Among the lines of the records below, copy those that hold the word "Jawaban".

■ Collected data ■
_____
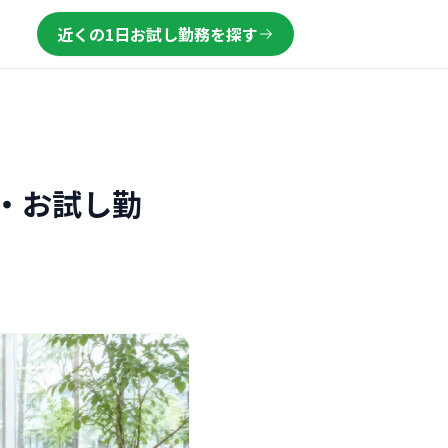
近くの1日お試し勤務を探す
・お試し勤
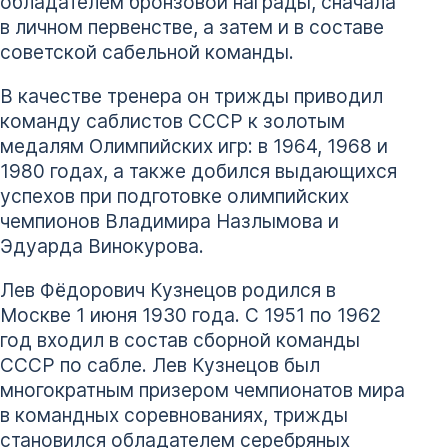
обладателем бронзовой награды, сначала
в личном первенстве, а затем и в составе
советской сабельной команды.
В качестве тренера он трижды приводил
команду саблистов СССР к золотым
медалям Олимпийских игр: в 1964, 1968 и
1980 годах, а также добился выдающихся
успехов при подготовке олимпийских
чемпионов Владимира Назлымова и
Эдуарда Винокурова.
Лев Фёдорович Кузнецов родился в
Москве 1 июня 1930 года. С 1951 по 1962
год входил в состав сборной команды
СССР по сабле. Лев Кузнецов был
многократным призером чемпионатов мира
в командных соревнованиях, трижды
становился обладателем серебряных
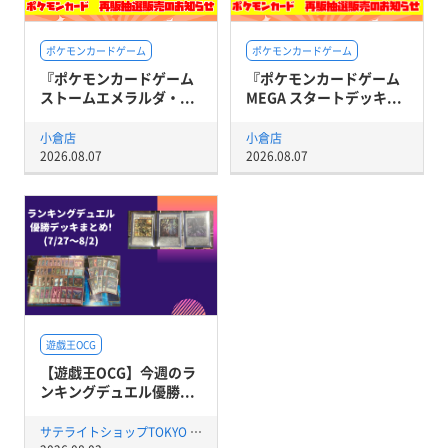
ポケモンカードゲーム
ポケモンカードゲーム
『ポケモンカードゲーム
『ポケモンカードゲーム
ストームエメラルダ・...
MEGA スタートデッキ...
小倉店
小倉店
2026.08.07
2026.08.07
遊戯王OCG
【遊戯王OCG】今週のラ
ンキングデュエル優勝...
サテライトショップTOKYO 秋葉原店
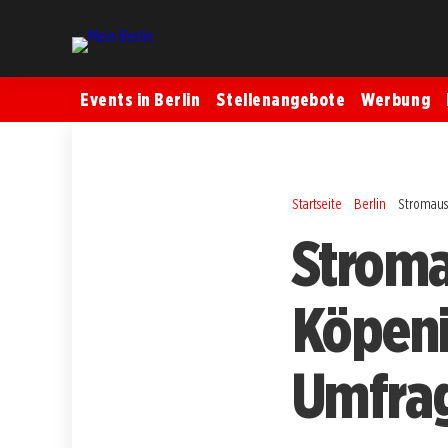
Events in Berlin
Stellenangebote
Werbung
Startseite
Berlin
Stromausf
Stroma
Köpeni
Umfrag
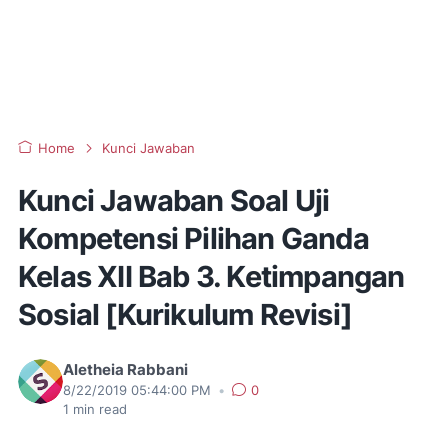
Home
Kunci Jawaban
Kunci Jawaban Soal Uji
Kompetensi Pilihan Ganda
Kelas XII Bab 3. Ketimpangan
Sosial [Kurikulum Revisi]
Aletheia Rabbani
8/22/2019 05:44:00 PM
•
0
1
min read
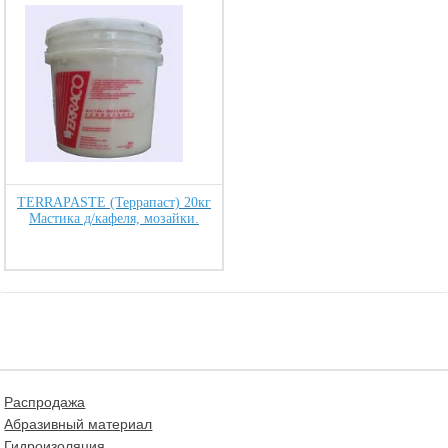
TERRAPASTE (Террапаст) 20кг
Мастика д/кафеля, мозайки.
Распродажа
Абразивный материал
Гидроизоляция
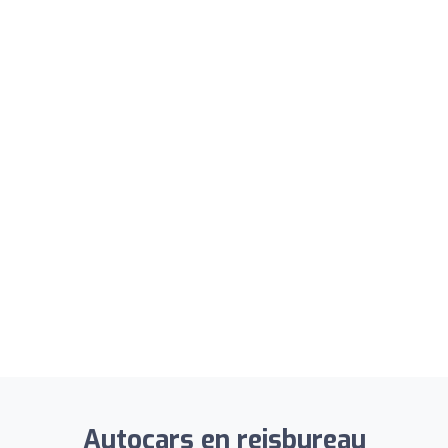
Autocars en reisbureau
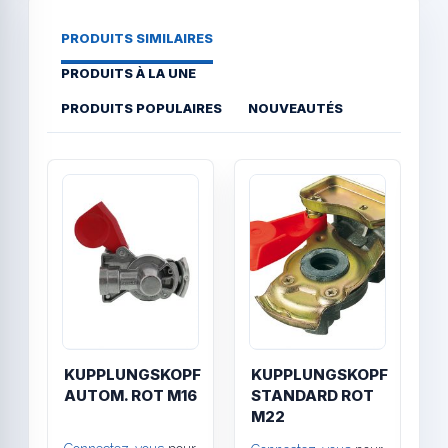
PRODUITS SIMILAIRES
PRODUITS À LA UNE
PRODUITS POPULAIRES
NOUVEAUTÉS
Quick View
Quick
KUPPLUNGSKOPF
KUPPLUNGSKOPF
AUTOM. ROT M16
STANDARD ROT
M22
M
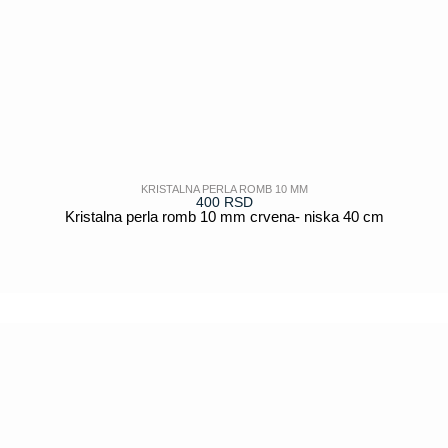
KRISTALNA PERLA ROMB 10 MM
400
RSD
Kristalna perla romb 10 mm crvena- niska 40 cm
POGLEDAJ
_____
■ EXPECTED ANSWER ■
Kunci Jawaban
Kunci Jawaban Soal Uji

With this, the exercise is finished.